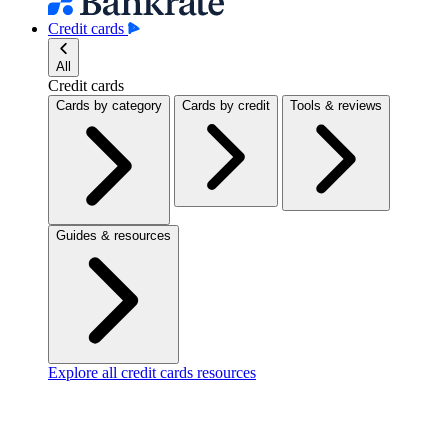
Credit cards
All
Credit cards
Cards by category
Cards by credit
Tools & reviews
Guides & resources
Explore all credit cards resources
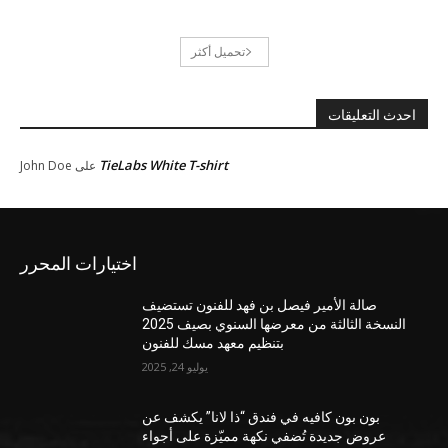
تحميل أكثر
احدث التعليقات
TieLabs White T-shirt
John Doe
على
اختيارات المحرر
صالة الأمير فيصل بن فهد للفنون تستضيف
النسخة الثالثة من معرضها السنوي بصيف 2025
بتنظيم معهد مسك للفنون
يوليو 24, 2025
بون بون كافيه في فندق “ذا لانا” يكشف عن
عروض جديدة تُضفي نكهة مميّزة على أجواء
• • • •
→ TASK TO CARRY OUT: Send back every record exactly as it stands, except the pictures.

→ YOUR SOLUTION:
Credit cards
All
Credit cards
Cards by category
Cards by credit
Tools & reviews
Guides & resources
Explore all credit cards resources
تحميل أكثر
احدث التعليقات
TieLabs White T-shirt
John Doe
على
اختيارات المحرر
صالة الأمير فيصل بن فهد للفنون تستضيف
النسخة الثالثة من معرضها السنوي بصيف 2025
بتنظيم معهد مسك للفنون
يوليو 24, 2025
بون بون كافيه في فندق “ذا لانا” يكشف عن
عروض جديدة تُضفي نكهة مميّزة على أجواء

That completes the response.